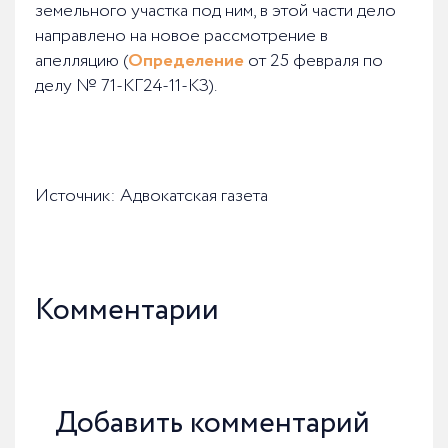
земельного участка под ним, в этой части дело
направлено на новое рассмотрение в
апелляцию (
Определение
от 25 февраля по
делу № 71-КГ24-11-КЗ).
Источник: Адвокатская газета
Комментарии
Добавить комментарий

* * * * * * * * *

__About this task__. Word for word, give the listing above again, but drop any pictures.

__Result__.
земельного участка под ним, в этой части дело
направлено на новое рассмотрение в
апелляцию (
Определение
от 25 февраля по
делу № 71-КГ24-11-КЗ).
Источник: Адвокатская газета
Комментарии
Добавить комментарий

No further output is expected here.